Fitzgerald, J.
1. It is fortunately unnecessary to state in detail the complicated transactions and the very protracted litigation which characterise the case now before their Lordships. The present proceeding relates to the execution of a decree against Moulvi Ahdool Ally, obtained so far back as 1866 by some of the representatives of his deceased wife Ifthakharunnissa, and in respect of which a very considerable sum is still due.
2. The main question for consideration is whether certain property which the decree-holders have attached, and which they seek to sell, formed part of the assets of Ahdool Ally at the time of his death, and liable to his creditors; and the answer to this question depends on whether a certain he banama dated the 19th of Assin, 1256 (October 4, 1849), made by Abdool Ally in favour of his son, Waked Ally, is benamee, or is fraudulent and void as against his creditors; and in order to determine these questions, it is necessary to examine the position of Abdool Ally and the condition of his family when that gift was executed.

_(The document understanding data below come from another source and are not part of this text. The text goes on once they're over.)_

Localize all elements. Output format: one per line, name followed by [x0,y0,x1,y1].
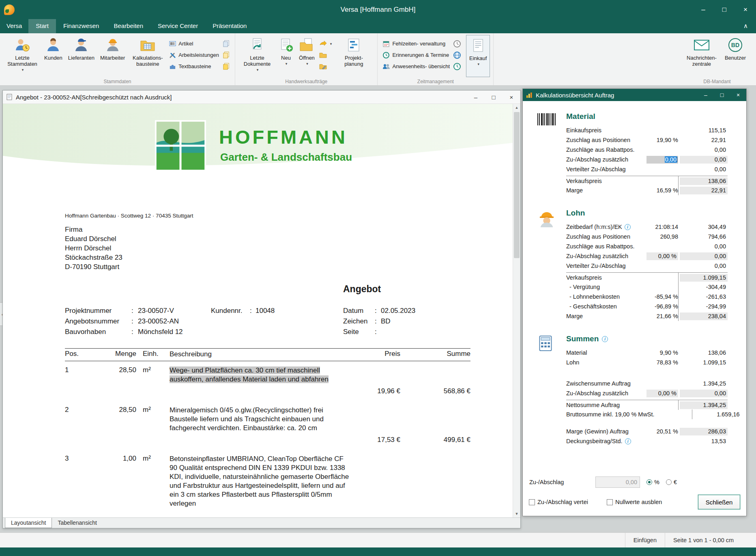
clock-button-1[interactable] [453,39,461,48]
minimize-button[interactable]: – [698,89,714,101]
letzte-stammdaten-button[interactable]: Letzte Stammdaten▾ [3,35,41,73]
table-row[interactable]: 3 1,00 m² Betonsteinpflaster UMBRIANO, C… [65,450,470,511]
zuabschlag-summen-input[interactable]: 0,00 % [646,390,678,397]
message-center-icon [694,37,710,54]
fehlzeiten-button[interactable]: Fehlzeiten- verwaltung [382,39,450,48]
meta-value: 23-00507-V [138,307,174,315]
button-label: Artikel [178,41,193,47]
tab-finanzwesen[interactable]: Finanzwesen [56,19,106,33]
percent-radio[interactable]: % [646,479,659,485]
projektplanung-button[interactable]: Projekt-planung [333,35,374,67]
arbeitsleistungen-button[interactable]: Arbeitsleistungen [169,50,219,60]
header-pos: Pos. [65,350,88,359]
versa-logo-icon [4,4,15,15]
cell-summe [400,508,470,511]
timer-button[interactable] [453,62,461,71]
benutzer-button[interactable]: BD Benutzer [722,35,749,61]
table-row[interactable]: 1 28,50 m² Wege- und Platzflächen ca. 30… [65,361,470,395]
scroll-up-icon[interactable]: ▲ [513,104,520,111]
insert-mode-status[interactable]: Einfügen [625,533,665,547]
lieferanten-button[interactable]: Lieferanten [65,35,97,61]
info-icon[interactable]: i [625,224,631,230]
copy-button-3[interactable] [222,62,230,71]
maximize-button[interactable]: □ [714,0,735,19]
close-button[interactable]: × [735,0,756,19]
zuabschlag-lohn-input[interactable]: 0,00 % [646,252,678,260]
row-value: 22,91 [680,187,728,194]
kalk-row: Zwischensumme Auftrag1.394,25 [566,379,728,388]
folder-pencil-icon [319,63,327,70]
tab-service-center[interactable]: Service Center [150,19,205,33]
recipient-address: Firma Eduard Dörschel Herrn Dörschel Stö… [65,225,122,272]
einkauf-button[interactable]: Einkauf ▾ [466,35,490,77]
nullwerte-ausblenden-checkbox[interactable]: Nullwerte ausblen [607,499,662,505]
tab-bearbeiten[interactable]: Bearbeiten [106,19,150,33]
oeffnen-button[interactable]: Öffnen ▾ [296,35,318,67]
zuabschlag-material-input[interactable]: 0,00 [646,156,678,164]
supplier-icon [74,37,88,54]
meta-label: Angebotsnummer [65,317,119,325]
row-label: - Lohnnebenkosten [566,293,641,300]
euro-radio[interactable]: € [666,479,677,485]
row-mid-value: 21:08:14 [655,224,678,230]
kalkulation-titlebar[interactable]: Kalkulationsübersicht Auftrag – □ × [523,89,746,101]
row-mid-value: 260,98 [660,233,678,240]
meta-value: BD [381,317,391,325]
textbausteine-button[interactable]: Textbausteine [169,62,219,71]
chevron-up-icon[interactable]: ∧ [743,19,748,33]
row-value: 138,06 [680,177,728,185]
zuabschlag-input[interactable]: 0,00 [595,476,640,488]
folder-button[interactable] [319,50,332,60]
row-value: 138,06 [680,349,728,357]
zuabschlag-verteilen-checkbox[interactable]: Zu-/Abschlag vertei [529,499,588,505]
close-button[interactable]: × [503,91,520,103]
table-row[interactable]: 2 28,50 m² Mineralgemisch 0/45 o.glw.(Re… [65,401,470,444]
mitarbeiter-button[interactable]: Mitarbeiter [97,35,128,61]
kalk-row: - Geschäftskosten-96,89 %-294,99 [566,302,728,311]
kunden-button[interactable]: Kunden [41,35,65,61]
row-value: 238,04 [680,312,728,320]
row-label: Zeitbedarf (h:m:s)/EKi [566,224,641,230]
row-mid-value: -85,94 % [655,293,678,300]
tab-praesentation[interactable]: Präsentation [205,19,254,33]
maximize-button[interactable]: □ [714,89,730,101]
tab-start[interactable]: Start [28,19,56,33]
maximize-button[interactable]: □ [485,91,503,103]
world-clock-button[interactable] [453,50,461,60]
meta-value: 02.05.2023 [381,307,415,315]
section-summen: Summeni Material9,90 %138,06 Lohn78,83 %… [537,334,728,446]
copy-icon [222,51,230,59]
dropdown-arrow-icon: ▾ [477,61,479,67]
info-icon[interactable]: i [625,438,631,444]
neu-button[interactable]: Neu ▾ [276,35,296,67]
copy-button-2[interactable] [222,50,230,60]
nachrichtenzentrale-button[interactable]: Nachrichten-zentrale [681,35,722,67]
open-document-icon [299,37,314,54]
row-label: Material [566,349,641,356]
scrollbar-thumb[interactable] [514,112,520,258]
kalk-row: - Lohnnebenkosten-85,94 %-261,63 [566,292,728,302]
cell-menge: 28,50 [88,366,136,384]
close-button[interactable]: × [730,89,746,101]
cell-einh: m² [136,406,166,433]
forward-button[interactable]: ▾ [319,39,332,48]
folder-edit-button[interactable] [319,62,332,71]
anwesenheit-button[interactable]: Anwesenheits- übersicht [382,62,450,71]
tab-tabellenansicht[interactable]: Tabellenansicht [52,518,103,528]
row-mid-value: 19,90 % [657,137,678,143]
letzte-dokumente-button[interactable]: Letzte Dokumente▾ [238,35,276,73]
erinnerungen-button[interactable]: Erinnerungen & Termine [382,50,450,60]
vertical-scrollbar[interactable]: ▲ ▼ [513,104,520,517]
schliessen-button[interactable]: Schließen [698,495,740,509]
menu-versa[interactable]: Versa [0,19,28,33]
artikel-button[interactable]: Artikel [169,39,219,48]
tab-layoutansicht[interactable]: Layoutansicht [5,518,52,528]
minimize-button[interactable]: – [467,91,485,103]
copy-button-1[interactable] [222,39,230,48]
document-titlebar[interactable]: Angebot - 23-00052-AN[Schreibgeschützt n… [3,91,520,104]
info-icon[interactable]: i [602,336,608,342]
minimize-button[interactable]: – [693,0,714,19]
kalkulationsbausteine-button[interactable]: Kalkulations-bausteine [128,35,168,67]
document-page[interactable]: HOFFMANN Garten- & Landschaftsbau Hoffma… [3,104,513,517]
scroll-down-icon[interactable]: ▼ [513,510,520,517]
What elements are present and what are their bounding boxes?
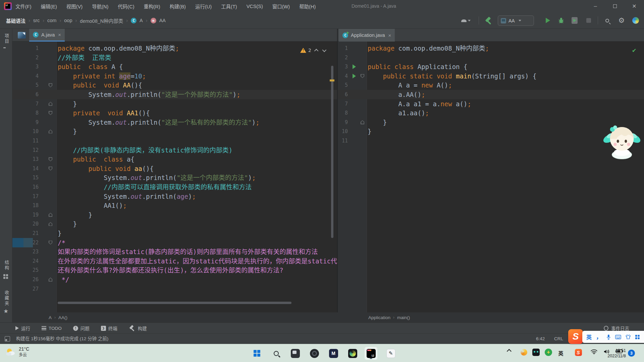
plugin-sphere-button[interactable] [631, 12, 640, 28]
toolwindow-button-build[interactable]: 构建 [129, 325, 147, 331]
line-number[interactable]: 13 [12, 155, 39, 164]
notification-badge[interactable]: 3 [628, 350, 635, 357]
wifi-icon[interactable] [590, 349, 598, 354]
code-line[interactable]: 10 } [12, 127, 337, 136]
weather-widget[interactable]: 21°C 多云 [5, 346, 29, 357]
breadcrumb-class[interactable]: A [49, 315, 52, 320]
code-line[interactable]: 4 public static void main(String[] args)… [338, 71, 644, 81]
code-line[interactable]: 3public class A { [12, 62, 337, 71]
line-number[interactable]: 11 [12, 136, 39, 145]
skin-shirt-icon[interactable] [626, 335, 631, 339]
line-number[interactable]: 24 [12, 256, 39, 266]
menu-item[interactable]: 运行(U) [195, 3, 212, 10]
code-line[interactable]: 14 public void aa(){ [12, 164, 337, 173]
microphone-icon[interactable] [606, 334, 611, 340]
ime-language-toggle[interactable]: 英 [586, 333, 592, 341]
breadcrumb-item[interactable]: 基础语法 [6, 17, 25, 24]
code-line[interactable]: 27 [12, 284, 337, 294]
line-number[interactable]: 6 [12, 90, 39, 99]
build-hammer-icon[interactable] [484, 12, 493, 28]
structure-icon[interactable] [3, 274, 8, 279]
code-line[interactable]: 23如果内部类的修饰词是static(静态内部类的话)则内部里面所有与外部类有关… [12, 247, 337, 256]
line-number[interactable]: 2 [12, 53, 39, 62]
line-number[interactable]: 5 [12, 80, 39, 90]
star-icon[interactable]: ★ [3, 308, 8, 315]
taskbar-app-pen-icon[interactable]: ✎ [384, 347, 397, 360]
code-line[interactable]: 26 */ [12, 275, 337, 284]
line-number[interactable]: 7 [338, 99, 348, 109]
status-message[interactable]: 构建在 1秒156毫秒 中成功完成 (12 分钟 之前) [16, 334, 108, 344]
fold-icon[interactable] [49, 129, 52, 133]
fold-icon[interactable] [49, 241, 52, 245]
tab-list-icon[interactable] [18, 32, 26, 39]
line-number[interactable]: 8 [338, 108, 348, 118]
sogou-logo-icon[interactable]: S [568, 329, 583, 344]
tray-sogou-icon[interactable]: S [574, 349, 582, 356]
line-number[interactable]: 9 [12, 118, 39, 127]
tray-tiger-icon[interactable] [532, 349, 540, 356]
search-everywhere-button[interactable] [603, 12, 611, 28]
editor-application-java[interactable]: ✔ 1package com.oop.demo08_N种内部类;23public… [338, 42, 644, 312]
line-number[interactable]: 1 [12, 44, 39, 53]
menu-item[interactable]: 视图(V) [66, 3, 83, 10]
line-number[interactable]: 4 [12, 71, 39, 81]
breadcrumb-item[interactable]: AA [159, 18, 166, 23]
line-number[interactable]: 23 [12, 247, 39, 256]
code-line[interactable]: 2 [338, 53, 644, 62]
prev-warning-icon[interactable] [314, 49, 318, 53]
code-line[interactable]: 11 [338, 136, 644, 145]
run-gutter-icon[interactable] [353, 74, 356, 78]
code-line[interactable]: 22/* [12, 238, 337, 247]
breadcrumb-member[interactable]: AA() [58, 315, 67, 320]
tray-language-indicator[interactable]: 英 [557, 350, 565, 357]
taskbar-app-swirl-icon[interactable] [346, 347, 359, 360]
code-line[interactable]: 21} [12, 229, 337, 238]
breadcrumb-item[interactable]: oop [64, 18, 72, 23]
run-gutter-icon[interactable] [353, 64, 356, 69]
fold-icon[interactable] [49, 167, 52, 171]
line-number[interactable]: 26 [12, 275, 39, 284]
breadcrumb-class[interactable]: Application [368, 315, 390, 320]
caret-position[interactable]: 6:42 [536, 334, 545, 344]
horizontal-scrollbar[interactable] [58, 302, 291, 304]
taskbar-app-window-icon[interactable] [289, 347, 302, 360]
code-line[interactable]: 6 a.AA(); [338, 90, 644, 99]
inspection-widget[interactable]: 2 [300, 46, 325, 54]
taskbar-search-button[interactable] [270, 347, 282, 360]
line-number[interactable]: 5 [338, 80, 348, 90]
fold-icon[interactable] [49, 102, 52, 106]
line-number[interactable]: 3 [12, 62, 39, 71]
toolwindow-button-run[interactable]: 运行 [15, 325, 30, 331]
menu-item[interactable]: 代码(C) [118, 3, 134, 10]
sidebar-item-favorites[interactable]: 收藏夹 [3, 290, 10, 306]
maximize-button[interactable] [605, 0, 625, 12]
tray-swirl-icon[interactable] [520, 349, 528, 356]
menu-item[interactable]: 工具(T) [221, 3, 237, 10]
toolwindow-toggle-icon[interactable] [5, 336, 10, 342]
line-number[interactable]: 21 [12, 229, 39, 238]
menu-item[interactable]: VCS(S) [247, 4, 263, 9]
fold-icon[interactable] [49, 278, 52, 282]
menu-item[interactable]: 帮助(H) [299, 3, 316, 10]
code-line[interactable]: 7 A.a a1 = a.new a(); [338, 99, 644, 109]
code-line[interactable]: 15 System.out.println("这是一个内部类的方法"); [12, 173, 337, 182]
taskbar-app-navy-icon[interactable]: M [327, 347, 340, 360]
code-line[interactable]: 5 public void AA(){ [12, 80, 337, 90]
hidden-icons-chevron[interactable] [506, 349, 513, 352]
stop-button[interactable] [585, 12, 592, 28]
menu-item[interactable]: 文件(F) [15, 3, 32, 10]
breadcrumb-member[interactable]: main() [397, 315, 410, 320]
breadcrumb-item[interactable]: A [140, 18, 143, 23]
code-line[interactable]: 12 //内部类(非静态内部类，没有static修饰词的内部类) [12, 145, 337, 155]
line-number[interactable]: 9 [338, 118, 348, 127]
line-number[interactable]: 3 [338, 62, 348, 71]
minimize-button[interactable]: ─ [586, 0, 605, 12]
code-line[interactable]: 19 } [12, 210, 337, 220]
run-button[interactable] [544, 12, 551, 28]
taskbar-app-dark-circle-icon[interactable] [308, 347, 321, 360]
fold-icon[interactable] [49, 157, 52, 161]
close-button[interactable]: ✕ [625, 0, 644, 12]
keyboard-icon[interactable] [615, 335, 621, 339]
code-line[interactable]: 17 System.out.println(age); [12, 192, 337, 201]
line-number[interactable]: 8 [12, 108, 39, 118]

3. Abdool Ally was a zemindar, and prior to 1849 had married twice, first Ifthakharunmssa, and secondly, Nooronissa, by whom he had a son, Wahed Ally, and a daughter.
4. In October, 1849, he was under a considerable liability for the dower of Ifthahharunnissa, so large that after her decease two of her representatives (the present decree-holders) obtained a decree as for their share for Rs. 62,000.
5. He was in 1849 the owner of a variety of small properties, collectively of considerable value, but probably not more than sufficient to enable him to meet his engagements, and being thus situated, he appears, voluntarily and without any consideration, to have made the hebanama of the 4th of October, 1849.
6. That instrument is as follows:
To the worthy of remembrance,
Sriman Meah Wahed Ally, of good behaviour.
Deed of gift of jumma lands executed by Moulvi Abdool Ally: As it is known that in such times as these there is no certainty of any mans life, and as I am now past fifty-five years of age, and that I have only you, my minor son, and a daughter, Srimati Fukurunnissa Khatoon, who is now without husband or offspring now in existence; and as on my death it would not be to be wondered at that you and your sister should fall to quarrelling about the property left behind by me; and as my daughter aforesaid having had from her husband zamindaries and talooks, many properties, and is therefore well provided for, and I having already bestowed by regular deeds some of my property to my wife Srijuta Noorunnissa Khatoon, and being in undisturbed possession with full rights of the remainder of the zamindaries and talooks which I own and possess" (the properties are here enumerated), "I of my own free will and pleasure, being in sound health and of my full knowledge, and as it would be difficult for you to live well and comfortably without my giving you all those talooks and zamindaries, do hereby confer upon you the above-mentioned 10 annas, 13 gundas, 1 cowri, 1 krant share of pergunnah Noorool-lapore, and the 7-anna share of pergunnah Idrakpore in separate and respective shares, and in pergunnah Ghunder-dip, the kharija talooks of jowar Lalwa Banehachi, in their entirety, and I cause you to be put in possession thereof: You shall therefore enjoy possession of all dwelling grounds, garden lands, cultivated and waste lands, homesteads, orchards, churs and sandbanks, new formations and re-formations, roads and pasturages, with trees, rivers and watercourses, ponds and tanks, water and forest privileges, and proceeds of fruits, hauts, markets, ghats (river crossings), bazaars and all matters therein connected with the said talooks and zamindaries, with tenants, zaerats, talookdars, howla-dars, and all other rent-holders, rents in their entirety, to excavate or to fill up, to settle thereon dwellings, plant orchards and gardens, and by collections of the revenues and by a transfer from the former names to your own of all those talooks and zamindaries, at the office of the Collectorate, and becoming full owner in right of me, with power to give or to sell, and you and your heirs in succession shall enjoy possession thereof, and the rights of myself and my heirs therein are hereby abandoned and cease. To which effect I have executed this deed of gift.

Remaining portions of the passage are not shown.